### Data in this exercise ###
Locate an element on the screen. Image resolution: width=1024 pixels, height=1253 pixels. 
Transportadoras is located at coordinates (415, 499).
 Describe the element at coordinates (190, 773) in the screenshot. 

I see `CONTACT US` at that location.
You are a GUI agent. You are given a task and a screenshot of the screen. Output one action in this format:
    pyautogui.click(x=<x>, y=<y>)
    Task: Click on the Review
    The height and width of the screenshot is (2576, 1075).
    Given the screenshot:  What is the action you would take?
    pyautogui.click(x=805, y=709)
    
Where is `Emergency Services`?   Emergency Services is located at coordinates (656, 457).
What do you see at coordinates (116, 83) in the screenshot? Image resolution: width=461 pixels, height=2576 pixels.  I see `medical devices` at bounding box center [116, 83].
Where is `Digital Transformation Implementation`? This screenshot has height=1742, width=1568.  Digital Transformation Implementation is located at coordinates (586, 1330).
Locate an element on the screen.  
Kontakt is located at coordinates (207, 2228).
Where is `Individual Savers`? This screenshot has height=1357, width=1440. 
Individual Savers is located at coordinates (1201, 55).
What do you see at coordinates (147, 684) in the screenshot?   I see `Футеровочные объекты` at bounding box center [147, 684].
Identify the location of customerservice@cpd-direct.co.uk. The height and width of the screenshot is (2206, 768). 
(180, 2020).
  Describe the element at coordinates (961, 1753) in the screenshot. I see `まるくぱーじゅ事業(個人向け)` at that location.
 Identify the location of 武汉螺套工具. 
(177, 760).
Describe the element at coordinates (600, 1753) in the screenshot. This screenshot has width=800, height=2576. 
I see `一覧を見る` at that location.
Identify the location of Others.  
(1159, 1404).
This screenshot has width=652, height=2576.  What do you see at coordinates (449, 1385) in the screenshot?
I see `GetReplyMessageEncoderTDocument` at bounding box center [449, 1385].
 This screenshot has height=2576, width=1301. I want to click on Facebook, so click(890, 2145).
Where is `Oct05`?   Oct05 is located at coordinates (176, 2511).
###
Exercise brief ▸
Above are some records; copy exactly the lines from the one with "pyautogui.click(x=<x>, y=<y>)" through the one with "What do you see at coordinates (147, 684)", both included, and no others.

Expected answer ▸
    pyautogui.click(x=<x>, y=<y>)
    Task: Click on the Review
    The height and width of the screenshot is (2576, 1075).
    Given the screenshot:  What is the action you would take?
    pyautogui.click(x=805, y=709)
    
Where is `Emergency Services`?   Emergency Services is located at coordinates (656, 457).
What do you see at coordinates (116, 83) in the screenshot? Image resolution: width=461 pixels, height=2576 pixels.  I see `medical devices` at bounding box center [116, 83].
Where is `Digital Transformation Implementation`? This screenshot has height=1742, width=1568.  Digital Transformation Implementation is located at coordinates (586, 1330).
Locate an element on the screen.  
Kontakt is located at coordinates (207, 2228).
Where is `Individual Savers`? This screenshot has height=1357, width=1440. 
Individual Savers is located at coordinates (1201, 55).
What do you see at coordinates (147, 684) in the screenshot?   I see `Футеровочные объекты` at bounding box center [147, 684].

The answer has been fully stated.